- [AIM OF THE TASK]: Once the line containing "お知らせ (42, 1933)" is found, set down that line and each one after it exactly, through the end of the entries.

- [INFORMATION PROVIDED]:
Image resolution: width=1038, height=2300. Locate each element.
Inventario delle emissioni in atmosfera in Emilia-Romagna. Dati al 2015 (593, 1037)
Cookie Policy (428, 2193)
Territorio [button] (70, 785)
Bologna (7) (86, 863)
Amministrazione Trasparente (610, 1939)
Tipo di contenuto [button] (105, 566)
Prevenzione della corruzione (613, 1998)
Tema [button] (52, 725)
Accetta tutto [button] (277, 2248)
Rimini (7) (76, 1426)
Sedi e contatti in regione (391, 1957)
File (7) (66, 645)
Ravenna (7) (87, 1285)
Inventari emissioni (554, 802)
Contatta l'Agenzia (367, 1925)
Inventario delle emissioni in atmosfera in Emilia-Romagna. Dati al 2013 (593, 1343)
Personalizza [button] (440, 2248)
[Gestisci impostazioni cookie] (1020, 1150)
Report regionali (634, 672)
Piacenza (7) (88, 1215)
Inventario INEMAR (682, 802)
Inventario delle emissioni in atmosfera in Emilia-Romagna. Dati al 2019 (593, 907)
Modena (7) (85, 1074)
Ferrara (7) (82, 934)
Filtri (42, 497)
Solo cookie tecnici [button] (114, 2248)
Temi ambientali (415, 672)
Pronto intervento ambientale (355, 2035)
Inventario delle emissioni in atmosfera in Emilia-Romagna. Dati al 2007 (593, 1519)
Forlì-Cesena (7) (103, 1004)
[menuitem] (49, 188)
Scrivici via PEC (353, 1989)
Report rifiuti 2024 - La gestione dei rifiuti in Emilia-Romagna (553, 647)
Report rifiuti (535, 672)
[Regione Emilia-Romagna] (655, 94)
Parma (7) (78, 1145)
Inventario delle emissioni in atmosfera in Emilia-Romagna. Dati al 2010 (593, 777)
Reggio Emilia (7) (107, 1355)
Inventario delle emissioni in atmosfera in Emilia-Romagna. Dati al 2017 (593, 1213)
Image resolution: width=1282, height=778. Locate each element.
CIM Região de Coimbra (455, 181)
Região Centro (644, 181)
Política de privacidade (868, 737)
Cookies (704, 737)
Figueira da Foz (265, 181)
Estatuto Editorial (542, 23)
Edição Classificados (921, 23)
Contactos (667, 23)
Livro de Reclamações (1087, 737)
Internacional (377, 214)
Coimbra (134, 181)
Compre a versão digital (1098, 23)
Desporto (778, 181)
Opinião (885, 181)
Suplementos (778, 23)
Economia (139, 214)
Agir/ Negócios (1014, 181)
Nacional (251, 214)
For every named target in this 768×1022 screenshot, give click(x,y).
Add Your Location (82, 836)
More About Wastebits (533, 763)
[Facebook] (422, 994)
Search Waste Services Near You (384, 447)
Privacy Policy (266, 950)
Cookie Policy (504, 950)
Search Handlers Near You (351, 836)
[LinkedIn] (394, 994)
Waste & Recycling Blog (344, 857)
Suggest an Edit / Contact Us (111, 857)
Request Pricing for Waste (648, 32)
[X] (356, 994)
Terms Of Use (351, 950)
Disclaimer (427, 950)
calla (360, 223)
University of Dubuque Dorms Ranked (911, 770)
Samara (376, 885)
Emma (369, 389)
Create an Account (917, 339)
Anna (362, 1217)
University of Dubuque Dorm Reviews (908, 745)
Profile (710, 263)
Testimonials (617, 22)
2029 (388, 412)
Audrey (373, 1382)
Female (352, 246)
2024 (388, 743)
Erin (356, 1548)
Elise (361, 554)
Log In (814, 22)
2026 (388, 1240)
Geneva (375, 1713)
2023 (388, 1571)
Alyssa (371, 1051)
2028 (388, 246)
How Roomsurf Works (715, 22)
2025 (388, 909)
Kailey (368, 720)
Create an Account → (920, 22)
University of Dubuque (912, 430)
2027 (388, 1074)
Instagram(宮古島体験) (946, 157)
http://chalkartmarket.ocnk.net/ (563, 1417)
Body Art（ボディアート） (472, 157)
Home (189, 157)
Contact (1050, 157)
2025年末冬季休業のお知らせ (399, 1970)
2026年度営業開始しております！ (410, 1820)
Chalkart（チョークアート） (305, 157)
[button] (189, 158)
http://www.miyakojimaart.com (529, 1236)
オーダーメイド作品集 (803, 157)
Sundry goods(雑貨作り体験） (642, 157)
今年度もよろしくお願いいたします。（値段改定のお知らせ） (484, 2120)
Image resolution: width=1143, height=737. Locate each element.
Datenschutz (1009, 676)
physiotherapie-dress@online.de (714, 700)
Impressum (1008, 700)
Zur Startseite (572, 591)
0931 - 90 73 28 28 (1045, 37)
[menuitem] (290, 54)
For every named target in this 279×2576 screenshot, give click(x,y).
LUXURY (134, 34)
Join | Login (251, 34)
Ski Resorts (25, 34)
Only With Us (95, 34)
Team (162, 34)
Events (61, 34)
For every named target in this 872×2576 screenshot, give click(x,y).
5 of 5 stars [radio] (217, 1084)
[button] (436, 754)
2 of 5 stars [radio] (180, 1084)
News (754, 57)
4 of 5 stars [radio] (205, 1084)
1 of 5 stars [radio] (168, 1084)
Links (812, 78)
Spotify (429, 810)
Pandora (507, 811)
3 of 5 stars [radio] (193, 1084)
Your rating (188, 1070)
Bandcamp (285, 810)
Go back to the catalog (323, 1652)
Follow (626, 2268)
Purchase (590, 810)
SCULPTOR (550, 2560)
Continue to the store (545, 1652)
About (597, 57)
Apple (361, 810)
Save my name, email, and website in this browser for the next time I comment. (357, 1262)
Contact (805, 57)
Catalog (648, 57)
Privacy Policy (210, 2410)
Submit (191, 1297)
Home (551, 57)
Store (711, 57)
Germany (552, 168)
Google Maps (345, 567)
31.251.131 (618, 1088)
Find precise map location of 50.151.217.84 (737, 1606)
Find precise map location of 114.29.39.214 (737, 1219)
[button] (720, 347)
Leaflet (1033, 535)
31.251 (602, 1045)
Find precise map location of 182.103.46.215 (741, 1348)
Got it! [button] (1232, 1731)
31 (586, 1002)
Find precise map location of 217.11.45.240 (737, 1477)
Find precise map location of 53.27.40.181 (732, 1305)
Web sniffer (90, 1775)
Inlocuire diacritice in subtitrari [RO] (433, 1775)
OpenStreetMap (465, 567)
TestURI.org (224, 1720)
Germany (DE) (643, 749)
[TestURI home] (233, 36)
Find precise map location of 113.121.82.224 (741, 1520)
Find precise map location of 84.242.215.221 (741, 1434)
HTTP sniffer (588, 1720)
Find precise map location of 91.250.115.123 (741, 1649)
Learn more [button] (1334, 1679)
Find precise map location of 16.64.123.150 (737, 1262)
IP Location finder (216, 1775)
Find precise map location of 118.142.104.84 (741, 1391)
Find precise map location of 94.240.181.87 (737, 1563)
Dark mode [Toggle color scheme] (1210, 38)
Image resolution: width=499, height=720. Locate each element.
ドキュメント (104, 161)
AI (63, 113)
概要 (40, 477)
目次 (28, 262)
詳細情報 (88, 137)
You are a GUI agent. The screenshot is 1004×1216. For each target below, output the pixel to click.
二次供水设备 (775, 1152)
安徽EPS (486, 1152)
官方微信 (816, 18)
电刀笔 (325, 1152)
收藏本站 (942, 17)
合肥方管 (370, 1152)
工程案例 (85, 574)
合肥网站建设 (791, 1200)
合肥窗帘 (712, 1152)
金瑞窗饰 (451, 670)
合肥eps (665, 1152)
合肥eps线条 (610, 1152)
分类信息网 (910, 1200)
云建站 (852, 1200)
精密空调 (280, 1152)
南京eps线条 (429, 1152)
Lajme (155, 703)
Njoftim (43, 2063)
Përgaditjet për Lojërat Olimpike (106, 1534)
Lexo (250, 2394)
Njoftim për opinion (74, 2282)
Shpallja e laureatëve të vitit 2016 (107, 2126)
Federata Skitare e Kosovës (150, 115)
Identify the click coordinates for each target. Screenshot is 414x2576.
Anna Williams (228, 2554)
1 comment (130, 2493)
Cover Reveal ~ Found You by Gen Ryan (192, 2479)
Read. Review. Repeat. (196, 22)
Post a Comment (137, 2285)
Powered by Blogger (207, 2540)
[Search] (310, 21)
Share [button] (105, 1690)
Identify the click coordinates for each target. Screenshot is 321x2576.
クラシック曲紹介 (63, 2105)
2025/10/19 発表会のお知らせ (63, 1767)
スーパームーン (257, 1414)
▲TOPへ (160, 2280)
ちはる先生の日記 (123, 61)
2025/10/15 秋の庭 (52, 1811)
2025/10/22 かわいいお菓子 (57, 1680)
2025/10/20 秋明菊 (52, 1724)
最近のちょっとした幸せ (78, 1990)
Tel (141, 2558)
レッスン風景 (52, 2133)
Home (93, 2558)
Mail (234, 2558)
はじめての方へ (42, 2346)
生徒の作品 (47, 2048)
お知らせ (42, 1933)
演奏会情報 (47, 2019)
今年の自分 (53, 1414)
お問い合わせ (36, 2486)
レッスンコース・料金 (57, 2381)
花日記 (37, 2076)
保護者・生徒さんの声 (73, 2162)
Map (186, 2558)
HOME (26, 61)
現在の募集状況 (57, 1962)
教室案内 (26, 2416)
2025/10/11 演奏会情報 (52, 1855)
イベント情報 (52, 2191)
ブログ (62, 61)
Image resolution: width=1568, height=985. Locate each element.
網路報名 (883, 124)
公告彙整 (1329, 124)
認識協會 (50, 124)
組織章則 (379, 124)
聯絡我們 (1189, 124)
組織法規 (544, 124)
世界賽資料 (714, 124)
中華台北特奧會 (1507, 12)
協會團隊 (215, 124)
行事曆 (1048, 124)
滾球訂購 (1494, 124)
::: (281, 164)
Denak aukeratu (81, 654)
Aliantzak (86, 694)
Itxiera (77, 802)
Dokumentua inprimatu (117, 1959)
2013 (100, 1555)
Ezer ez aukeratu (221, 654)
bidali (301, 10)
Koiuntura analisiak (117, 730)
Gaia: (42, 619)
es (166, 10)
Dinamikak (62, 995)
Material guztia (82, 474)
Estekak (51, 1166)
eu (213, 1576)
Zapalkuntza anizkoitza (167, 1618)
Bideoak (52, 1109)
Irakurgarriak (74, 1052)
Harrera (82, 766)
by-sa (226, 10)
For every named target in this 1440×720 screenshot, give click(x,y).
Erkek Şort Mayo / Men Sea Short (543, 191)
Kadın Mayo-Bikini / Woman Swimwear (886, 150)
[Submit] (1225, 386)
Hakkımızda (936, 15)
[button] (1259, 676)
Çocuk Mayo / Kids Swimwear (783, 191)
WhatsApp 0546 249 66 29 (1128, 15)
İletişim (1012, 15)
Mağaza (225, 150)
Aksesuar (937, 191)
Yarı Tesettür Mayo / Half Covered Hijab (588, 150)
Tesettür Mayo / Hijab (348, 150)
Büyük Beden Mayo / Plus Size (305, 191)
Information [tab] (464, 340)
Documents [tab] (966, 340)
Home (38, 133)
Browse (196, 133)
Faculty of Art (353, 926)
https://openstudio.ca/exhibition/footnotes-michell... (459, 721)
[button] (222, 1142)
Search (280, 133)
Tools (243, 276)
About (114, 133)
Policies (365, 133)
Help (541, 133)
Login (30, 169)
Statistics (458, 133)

- [EXERCISE RESULT]:
お知らせ (42, 1933)
演奏会情報 (47, 2019)
今年の自分 (53, 1414)
お問い合わせ (36, 2486)
レッスンコース・料金 (57, 2381)
花日記 (37, 2076)
保護者・生徒さんの声 (73, 2162)
Map (186, 2558)
HOME (26, 61)
現在の募集状況 (57, 1962)
教室案内 (26, 2416)
2025/10/11 演奏会情報 (52, 1855)
イベント情報 (52, 2191)
ブログ (62, 61)
Image resolution: width=1568, height=985. Locate each element.
網路報名 (883, 124)
公告彙整 (1329, 124)
認識協會 (50, 124)
組織章則 (379, 124)
聯絡我們 (1189, 124)
組織法規 (544, 124)
世界賽資料 (714, 124)
中華台北特奧會 (1507, 12)
協會團隊 (215, 124)
行事曆 (1048, 124)
滾球訂購 (1494, 124)
::: (281, 164)
Denak aukeratu (81, 654)
Aliantzak (86, 694)
Itxiera (77, 802)
Dokumentua inprimatu (117, 1959)
2013 (100, 1555)
Ezer ez aukeratu (221, 654)
bidali (301, 10)
Koiuntura analisiak (117, 730)
Gaia: (42, 619)
es (166, 10)
Dinamikak (62, 995)
Material guztia (82, 474)
Estekak (51, 1166)
eu (213, 1576)
Zapalkuntza anizkoitza (167, 1618)
Bideoak (52, 1109)
Irakurgarriak (74, 1052)
Harrera (82, 766)
by-sa (226, 10)
For every named target in this 1440×720 screenshot, give click(x,y).
Erkek Şort Mayo / Men Sea Short (543, 191)
Kadın Mayo-Bikini / Woman Swimwear (886, 150)
[Submit] (1225, 386)
Hakkımızda (936, 15)
[button] (1259, 676)
Çocuk Mayo / Kids Swimwear (783, 191)
WhatsApp 0546 249 66 29 (1128, 15)
İletişim (1012, 15)
Mağaza (225, 150)
Aksesuar (937, 191)
Yarı Tesettür Mayo / Half Covered Hijab (588, 150)
Tesettür Mayo / Hijab (348, 150)
Büyük Beden Mayo / Plus Size (305, 191)
Information [tab] (464, 340)
Documents [tab] (966, 340)
Home (38, 133)
Browse (196, 133)
Faculty of Art (353, 926)
https://openstudio.ca/exhibition/footnotes-michell... (459, 721)
[button] (222, 1142)
Search (280, 133)
Tools (243, 276)
About (114, 133)
Policies (365, 133)
Help (541, 133)
Login (30, 169)
Statistics (458, 133)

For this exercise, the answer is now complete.